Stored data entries
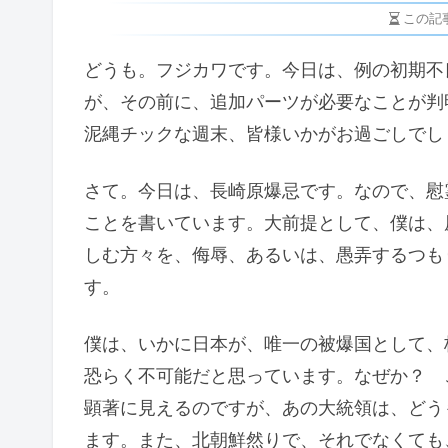
この記
どうも。フジカワです。今日は、例の初期不
が、その前に、追加パーツが必要なことが判明
泥縄チックな週末、皆様いかがお過ごしでし
さて。今日は、長崎原爆忌です。なので、慰
ことを書いています。大前提として、僕は、
しむ方々を、侮辱、あるいは、愚弄するつも
す。
僕は、いかに日本が、唯一の被爆国として、
恐らく不可能だと思っています。なぜか？ 
顕著に見えるのですが、あの大統領は、どう
ます。また、北朝鮮然りで、それでなくても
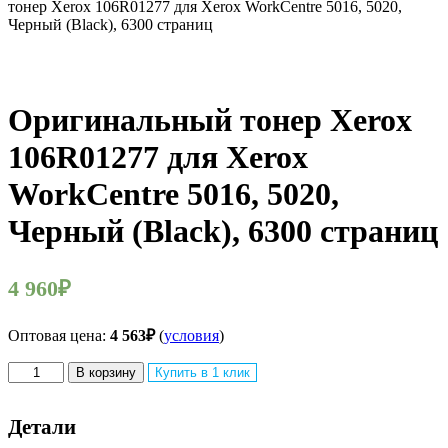
тонер Xerox 106R01277 для Xerox WorkCentre 5016, 5020,
Черный (Black), 6300 страниц
Оригинальный тонер Xerox
106R01277 для Xerox
WorkCentre 5016, 5020,
Черный (Black), 6300 страниц
4 960
₽
Оптовая цена:
4 563
₽
(
условия
)
Количество
В корзину
Купить в 1 клик
товара
Оригинальный
тонер
Детали
Xerox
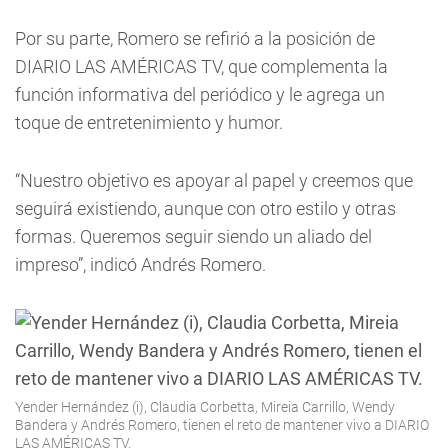
Por su parte, Romero se refirió a la posición de
DIARIO LAS AMÉRICAS TV, que complementa la
función informativa del periódico y le agrega un
toque de entretenimiento y humor.
“Nuestro objetivo es apoyar al papel y creemos que
seguirá existiendo, aunque con otro estilo y otras
formas. Queremos seguir siendo un aliado del
impreso”, indicó Andrés Romero.
Yender Hernández (i), Claudia Corbetta, Mireia Carrillo, Wendy
Bandera y Andrés Romero, tienen el reto de mantener vivo a DIARIO
LAS AMÉRICAS TV.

> _Task goal_: Do not copy pictures. Restate exactly the lines from the one containing "ます。また、北朝鮮然りで、それでなくても" through the last line of the records.

> _Written response_:
ます。また、北朝鮮然りで、それでなくても
тонер Xerox 106R01277 для Xerox WorkCentre 5016, 5020,
Черный (Black), 6300 страниц
Оригинальный тонер Xerox
106R01277 для Xerox
WorkCentre 5016, 5020,
Черный (Black), 6300 страниц
4 960
₽
Оптовая цена:
4 563
₽
(
условия
)
Количество
В корзину
Купить в 1 клик
товара
Оригинальный
тонер
Детали
Xerox
Por su parte, Romero se refirió a la posición de
DIARIO LAS AMÉRICAS TV, que complementa la
función informativa del periódico y le agrega un
toque de entretenimiento y humor.
“Nuestro objetivo es apoyar al papel y creemos que
seguirá existiendo, aunque con otro estilo y otras
formas. Queremos seguir siendo un aliado del
impreso”, indicó Andrés Romero.
Yender Hernández (i), Claudia Corbetta, Mireia Carrillo, Wendy
Bandera y Andrés Romero, tienen el reto de mantener vivo a DIARIO
LAS AMÉRICAS TV.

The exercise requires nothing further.